Aun así, hablar de tristeza después de parir sigue siendo, para muchas mujeres, un verdadero tabú. La presión social por experimentar la maternidad como un momento “mágico” o “plenamente feliz” deja poco espacio para expresar el cansancio extremo, el miedo, la sensación de “no estar a la altura”.
Muchas puérperas se enfrentan a una profunda soledad emocional, convencidas de que algo anda mal en ellas por no sentirse radiantes. A eso se suma que, construir el vínculo con el bebé en los primeros días puede ser un verdadero desafío.
¿Y los padres? Aunque menos visibilizados, también experimentan cambios emocionales. En Argentina, se estima que alrededor del 10 % de ellos presentan síntomas depresivos después del nacimiento de su hijo.
Un estudio realizado por la Facultad de Psicología de la Universidad Alberto Hurtado reportó que el 18,5 % de los padres primerizos manifestaron señales clínicas durante los primeros seis meses de paternidad.
Según la Sociedad Argentina de Pediatría, el acompañamiento emocional adecuado durante el posparto puede reducir significativamente el riesgo de desarrollar trastornos del estado de ánimo. En este sentido, una red sólida puede marcar la diferencia entre un tránsito emocional saludable o uno de riesgo.

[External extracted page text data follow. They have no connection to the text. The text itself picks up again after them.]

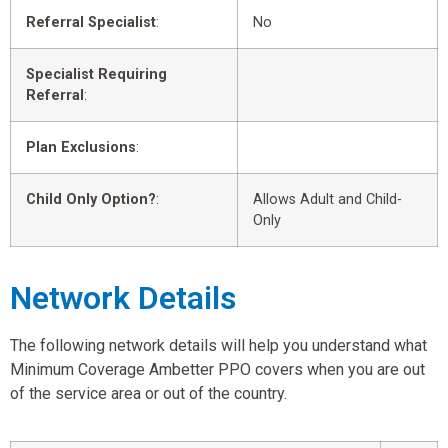
Referral Specialist
:
No
Specialist Requiring
Referral
:
Plan Exclusions
:
Child Only Option?
:
Allows Adult and Child-
Only
Network Details
The following network details will help you understand what
Minimum Coverage Ambetter PPO covers when you are out
of the service area or out of the country.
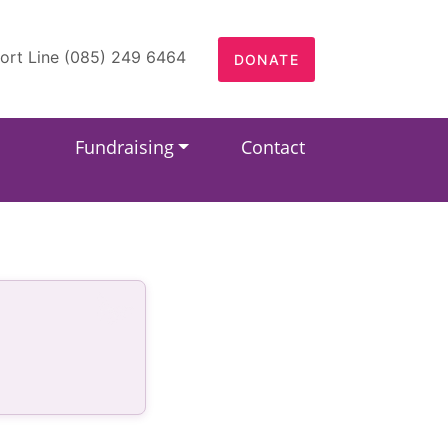
ort Line (085) 249 6464
DONATE
Fundraising
Contact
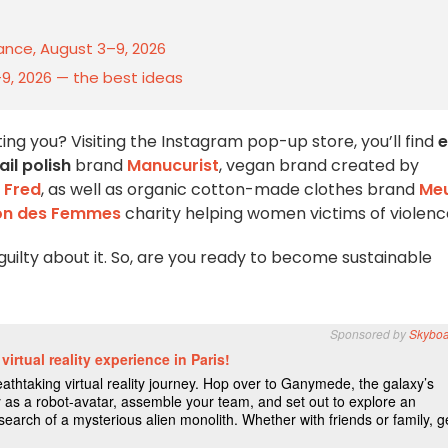
rance, August 3–9, 2026
–9, 2026 — the best ideas
ng you? Visiting the Instagram pop-up store, you’ll find
e
il polish
brand
Manucurist
, vegan brand created by
 Fred
, as well as organic cotton-made clothes brand
Me
on des Femmes
charity helping women victims of violenc
guilty about it. So, are you ready to become sustainable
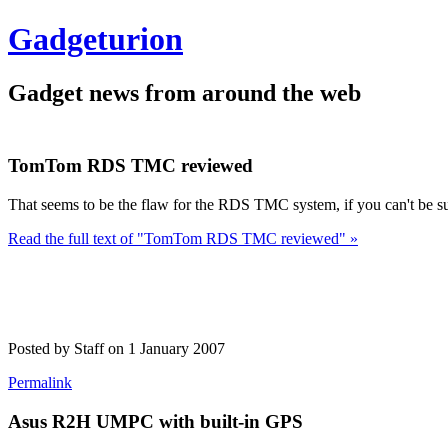
Gadgeturion
Gadget news from around the web
TomTom RDS TMC reviewed
That seems to be the flaw for the RDS TMC system, if you can't be sur
Read the full text of "TomTom RDS TMC reviewed" »
Posted by Staff on 1 January 2007
Permalink
Asus R2H UMPC with built-in GPS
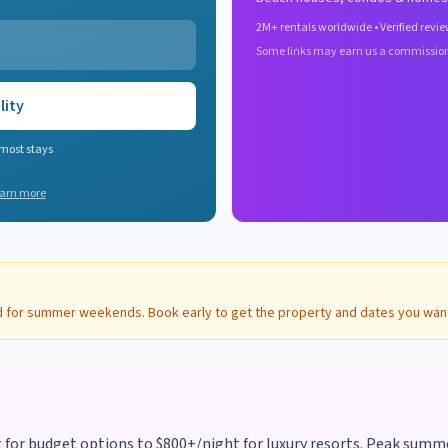
2M+ rentals worldwide • Verified revie
Some links may earn us a commissio
lity
 most stays
arn more
d for summer weekends. Book early to get the property and dates you wan
r budget options to $800+/night for luxury resorts. Peak summer 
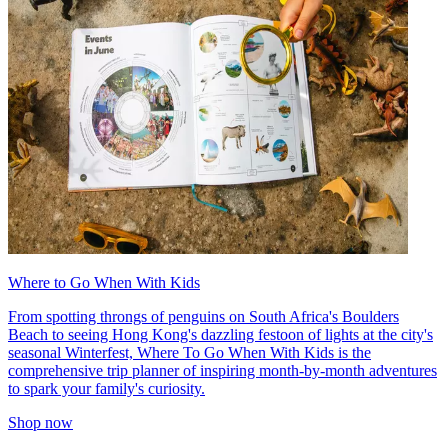
Where to Go When With Kids
From spotting throngs of penguins on South Africa's Boulders
Beach to seeing Hong Kong's dazzling festoon of lights at the city's
seasonal Winterfest, Where To Go When With Kids is the
comprehensive trip planner of inspiring month-by-month adventures
to spark your family's curiosity.
Shop now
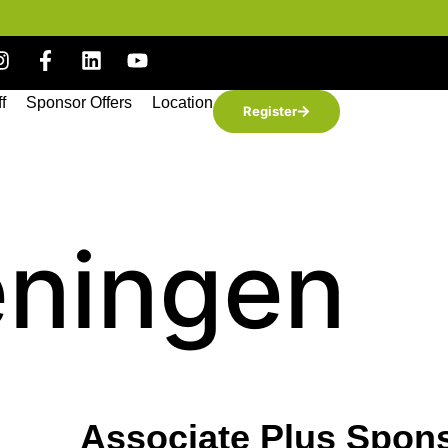
ff
Sponsor Offers
Location
Register
eningen
Associate Plus Spon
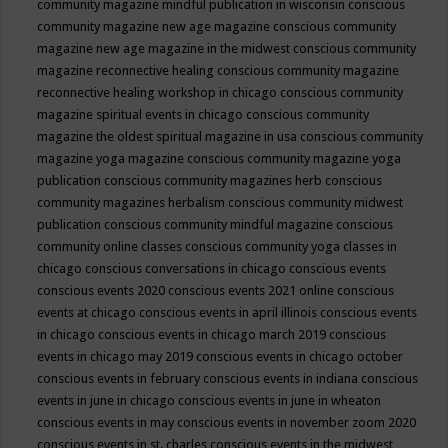
community magazine mindful publication in wisconsin
conscious
community magazine new age magazine
conscious community
magazine new age magazine in the midwest
conscious community
magazine reconnective healing
conscious community magazine
reconnective healing workshop in chicago
conscious community
magazine spiritual events in chicago
conscious community
magazine the oldest spiritual magazine in usa
conscious community
magazine yoga magazine
conscious community magazine yoga
publication
conscious community magazines herb
conscious
community magazines herbalism
conscious community midwest
publication
conscious community mindful magazine
conscious
community online classes
conscious community yoga classes in
chicago
conscious conversations in chicago
conscious events
conscious events 2020
conscious events 2021 online
conscious
events at chicago
conscious events in april illinois
conscious events
in chicago
conscious events in chicago march 2019
conscious
events in chicago may 2019
conscious events in chicago october
conscious events in february
conscious events in indiana
conscious
events in june in chicago
conscious events in june in wheaton
conscious events in may
conscious events in november zoom 2020
conscious events in st. charles
conscious events in the midwest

La salud mental posparto no puede pensarse fuera de su contexto, no todas las mujeres transitan el puerperio en igualdad de condiciones. La pobreza, la falta de redes de apoyo, la migración, la adolescencia o haber sufrido violencia, son factores que aumentan la vulnerabilidad emocional tras el parto. Reconocer estas desigualdades es fundamental para diseñar respuestas más justas, humanas y eficaces.
Romper el silencio, ponerle palabras al malestar y desarmar el mito de la maternidad ideal es un gesto de honestidad y de coraje. Porque maternar no es solo ternura y alegría, también puede ser duda, agotamiento, ambivalencia y sombra. Hablar de baby blues es dar lugar a lo que duele, y tender un puente hacia una forma de cuidado más auténtica, más compasiva y verdadera.
Fuente: Por la Lic. Juana Jurado, directora de la Licenciatura en Psicología de UADE.